→ WHAT TO DO
Set the records down again exactly, apart from any pictures in them.

Collected data:
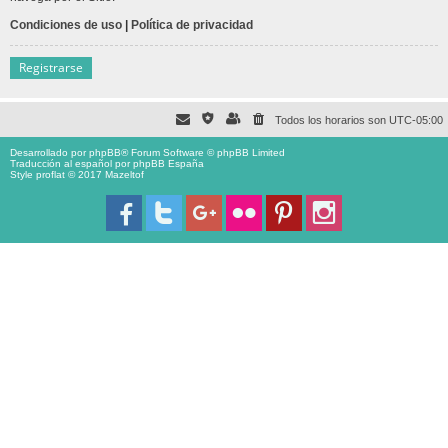
Condiciones de uso
|
Política de privacidad
Registrarse
Todos los horarios son
UTC-05:00
Desarrollado por
phpBB
® Forum Software © phpBB Limited
Traducción al español por
phpBB España
Style proflat © 2017
Mazeltof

→ WRITTEN REPLY
Condiciones de uso
|
Política de privacidad
Registrarse
Todos los horarios son
UTC-05:00
Desarrollado por
phpBB
® Forum Software © phpBB Limited
Traducción al español por
phpBB España
Style proflat © 2017
Mazeltof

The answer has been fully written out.